Она не тешит себя иллюзиями. Это реальность: всякая вещь находит свой предел, Ничто вгрызается в хрупкие островки жизни. Ей доводилось хаживать по этой дорожке. Молитвы не помогут. Чудес не бывает. Она станет человеком практичным, плотью от плоти жестокой реальности. Она и слова не скажет о том времени, когда… В один прекрасный день она найдет себе работу в попечительской службе. И будет ухаживать за стариками чуть ли не до самой их смерти. Она переедет вместе с мужем в большой город, но в глубине души навсегда останется жить в плоских Фенах. Они возьмут с собой супружеское ложе, которое успеет послужить и ложем смерти; и из них двоих она всегда будет самой сильной, самой надежной…

«Молчите… вам нельзя говорить».

Но он хочет говорить…

Да, да, конечно, это правда, он не хотел говорить, тогда, он ничего не хотел рассказывать. И знать тоже ничего не хотел. После всей этой истории с Томом и Мэри. И Диком. После того, как Дик…

Она опять его затопила, вернула себе. Старая, всем Крикам свойственная флегма. Она сочилась, поднималась все выше и выше с тех самых пор, как… Но теперь она совсем прибрала его к рукам, залив даже старый добрый огонек желания рассказывать сказки. И он не хотел ничего рассказывать. Не верил в истории. А Том – ага, он все знал – припрятал тетрадки. Том просиживал над ними чертову уйму времени, и что-то у него внутри свербело, он хотел знать больше, он ездил в Гилдси и в Кесслингский госпиталь. А он даже и дотрагиваться не хотел до этих переплетенных в синее страниц.

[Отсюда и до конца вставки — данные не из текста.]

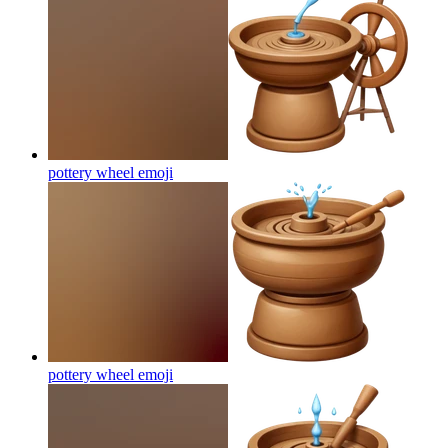
pottery wheel
emoji
pottery wheel
emoji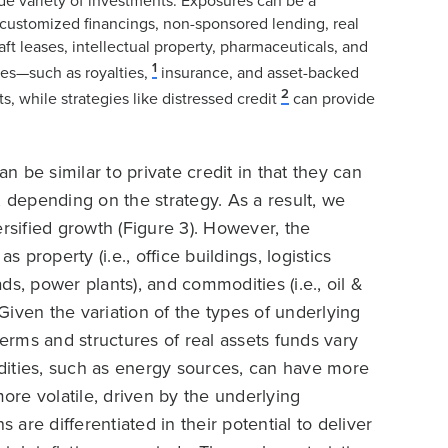
ide variety of investments. Exposures can be a
customized financings, non-sponsored lending, real
aft leases, intellectual property, pharmaceuticals, and
1
ies—such as royalties,
insurance, and asset-backed
2
s, while strategies like distressed credit
can provide
an be similar to private credit in that they can
, depending on the strategy. As a result, we
ersified growth (Figure 3). However, the
s property (i.e., office buildings, logistics
roads, power plants), and commodities (i.e., oil &
 Given the variation of the types of underlying
e terms and structures of real assets funds vary
dities, such as energy sources, can have more
more volatile, driven by the underlying
re differentiated in their potential to deliver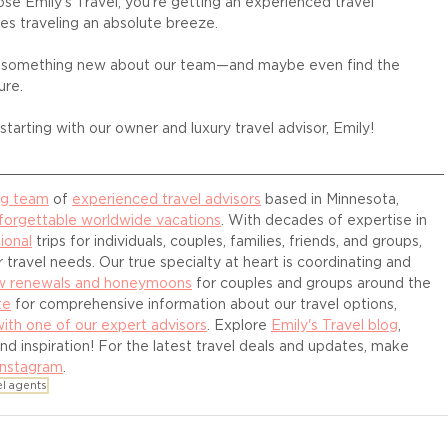
e Emily's Travel, you're getting an experienced travel 
es traveling an absolute breeze. 
r something new about our team—and maybe even find the 
ure.
tarting with our owner and luxury travel advisor, Emily! 
ng team
 of 
experienced travel advisors
 based in Minnesota, 
forgettable worldwide vacations
. With decades of expertise in 
ional
 trips for individuals, couples, families, friends, and groups, 
 travel needs. Our true specialty at heart is coordinating and 
ow renewals and honeymoons
 for couples and groups around the 
te
 for comprehensive information about our travel options, 
with one of our expert advisors
. Explore 
Emily's Travel blog
, 
and inspiration! For the latest travel deals and updates, make 
Instagram
.
el agents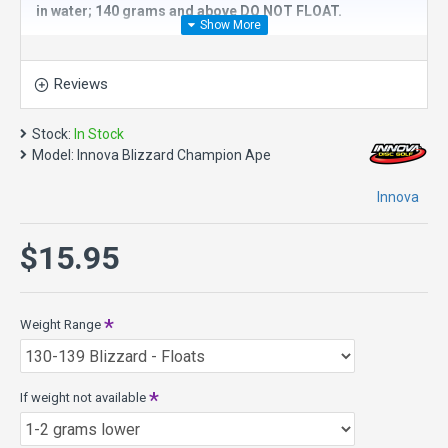
in water; 140 grams and above DO NOT FLOAT.
The
Innova Blizzard Champion Ape
is an
overstable high
speed distance driver
with great stability. It's essential for
Reviews
windy conditions as well as sharp doglegs. The Ape is great
for powerful backhand and sidearm throws as well as a
variety of niche flex shots. Sidearm throwers will learn the
Stock:
In Stock
Ape is more than capable of standing up to even the most
Model:
Innova Blizzard Champion Ape
intense torque. Expect consistent and accurate flights from
this extremely fast and stable disc golf driver. It has less
Innova
high speed turn than a Boss and is not recommended for
players who throw less than 300ft.
$15.95
It is a great choice for headwind drives, distance hyzers,
and power sidearm.
Speed 13, Glide 5, Turn 0, Fade 4
Weight Range
Diameter: 21.1 cm
Rim Width: 2.4 cm
Date of Approval: 02/18/11
If weight not available
About Blizzard Champion plastic - it is Champion plastic
with thousands of micro bubbles incorporated into it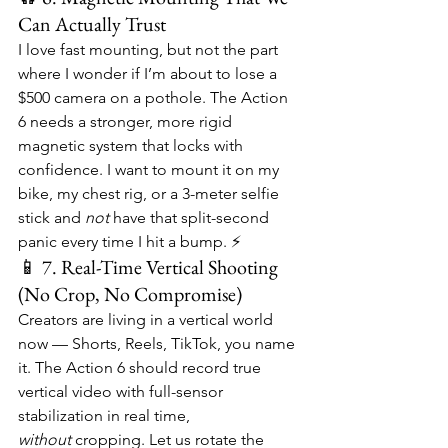
Can Actually Trust
I love fast mounting, but not the part 
where I wonder if I’m about to lose a 
$500 camera on a pothole. The Action 
6 needs a stronger, more rigid 
magnetic system that locks with 
confidence. I want to mount it on my 
bike, my chest rig, or a 3-meter selfie 
stick and 
not
 have that split-second 
panic every time I hit a bump. ⚡
📱 7. Real-Time Vertical Shooting 
(No Crop, No Compromise)
Creators are living in a vertical world 
now — Shorts, Reels, TikTok, you name 
it. The Action 6 should record true 
vertical video with full-sensor 
stabilization in real time, 
without
 cropping. Let us rotate the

Флегма берет свое. Речная гладь, уныние бечевника. Можно стоять, стоять на плоскости, и ум твой занемеет. Отец и сын жили вдвоем, но не вместе, а рядом. Он говорил с курами, Том грыз историю. Покуда Том не получил повестки (история призвала его). Так же, как отец тридцать лет назад. Как она ходит кругами…

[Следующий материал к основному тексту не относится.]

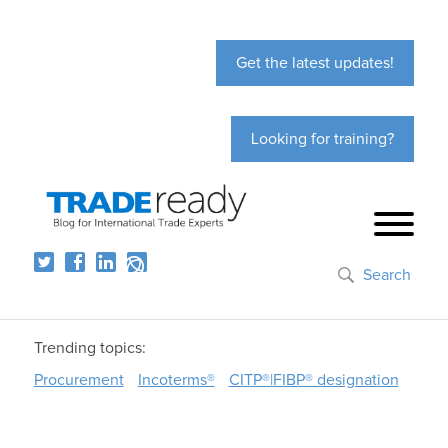
Get the latest updates!
Looking for training?
Search
Trending topics:
Procurement
Incoterms®
CITP®|FIBP® designation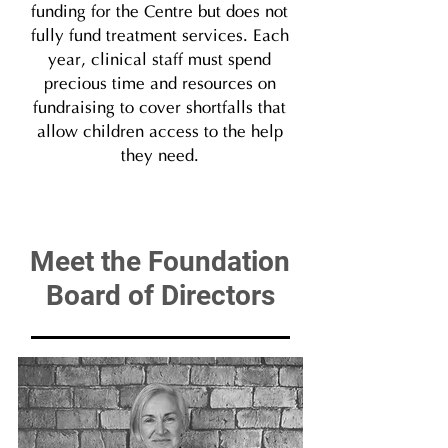
funding for the Centre but does not
fully fund treatment services. Each
year, clinical staff must spend
precious time and resources on
fundraising to cover shortfalls that
allow children access to the help
they need.​
Meet the Foundation
Board of Directors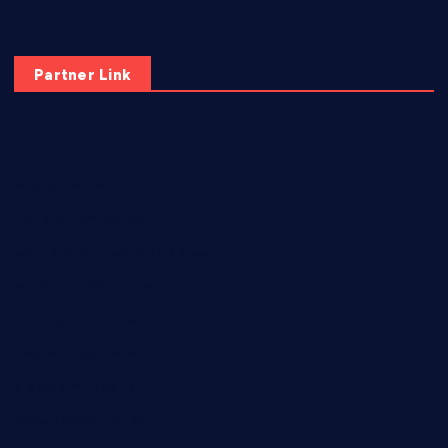
Partner Link
elmundodenoam.com
smallbarsd.com
24hotchicken.com
kagurazaka-rubaiyat2015.com
sanditogoallston.com
theridgeroadhouse.com
nosheurobistro.com
elpastorcitosb.com
thewoodcafe.com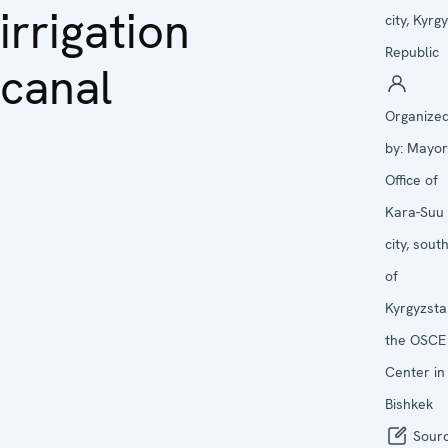
irrigation
city, Kyrg
Republic
canal
Organize
by:
Mayor
Office of
Kara-Suu
city, sout
of
Kyrgyzsta
the OSCE
Center in
Bishkek
Sourc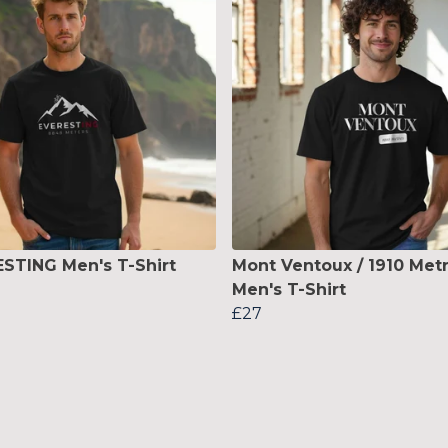
STING Men's T-Shirt
Mont Ventoux / 1910 Met
Men's T-Shirt
£27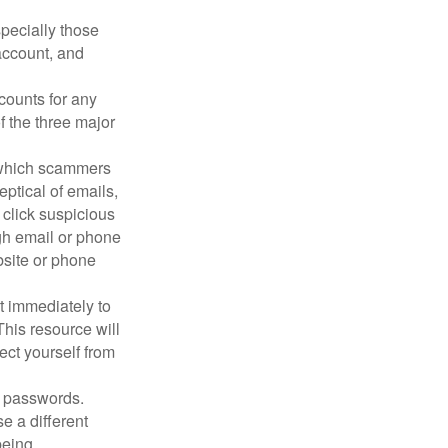
pecially those
account, and
counts for any
f the three major
n which scammers
eptical of emails,
 click suspicious
ugh email or phone
ebsite or phone
it immediately to
his resource will
ect yourself from
 passwords.
e a different
being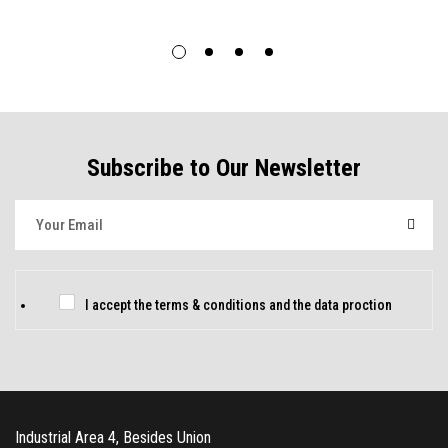
Subscribe to Our Newsletter
E
m
a
i
C
I accept the
terms & conditions
and
the data proction
l
h
*
e
c
k
Industrial Area 4, Besides Union
b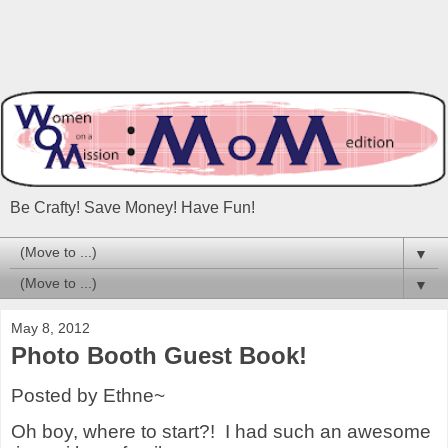
Be Crafty! Save Money! Have Fun!
▼
▼
May 8, 2012
Photo Booth Guest Book!
Posted by Ethne~
Oh boy, where to start?!
I had such an awesome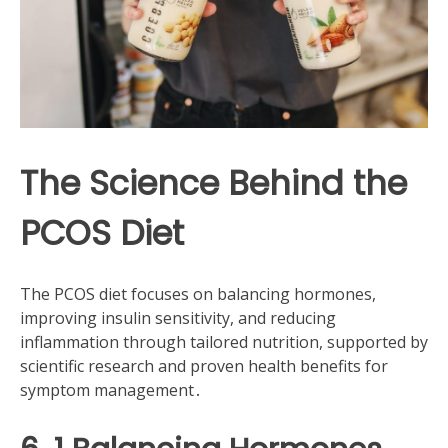
The Science Behind the
PCOS Diet
The PCOS diet focuses on balancing hormones,
improving insulin sensitivity, and reducing
inflammation through tailored nutrition, supported by
scientific research and proven health benefits for
symptom management․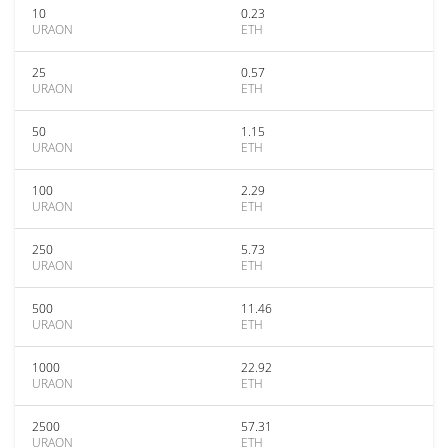
10
0.23
URAON
ETH
25
0.57
URAON
ETH
50
1.15
URAON
ETH
100
2.29
URAON
ETH
250
5.73
URAON
ETH
500
11.46
URAON
ETH
1000
22.92
URAON
ETH
2500
57.31
URAON
ETH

Но сыну судьба уцелеть; война закончилась (никаких шестинедельных курсов и вперед марш-марш прямой дорогой в ад), а Хенри Крик перестал вслушиваться в шестичасовые сводки, в шумы большого мира.

Итак, он остался один, вдвоем с немой рекой; и – до тех пор, пока однажды к нему не зашел Харольд Меткаф с историей, которая потребовала продолжения, – его поглотила флегма…

А теперь она его душит, заполняет полости легких, набухает в горле. Он спасся от потопа, но теперь он тонет…

Он хватает ртом воздух. Лицо наливается кровью. Раздуваются ноздри.

«Молчите…»

За окном колокола Св. Гуннхильды бьют полчаса. (Но один только сын, будущий историк, отмечает точное время: половина пятого, 25 марта 1947 года.) Этот звон, этот чертов звон, он отдается, он разносится эхом в пустых погребах его бреда. Но не следует ругать церковные колокола, Хенри Крик. На смертном-то одре. (Потому что именно так и обстоят дела.) Вспомни о Боге твоем на пороге смерти. Помолись Богу твоему на пороге смерти. И воздай ему хвалу, что ты живешь не в Средние века, когда в дни наводнений колокола звонили круглосуточно…

Колокола звонят. Значит, он не на осклизлой крыше. И он не… Он в доме на Черч-лейн, Гилдси, который Том и… А ему на какую-то долю секунды показалось, что он тонет. И на какую-то долю секунды ему показалось, что склонившееся над ним лицо…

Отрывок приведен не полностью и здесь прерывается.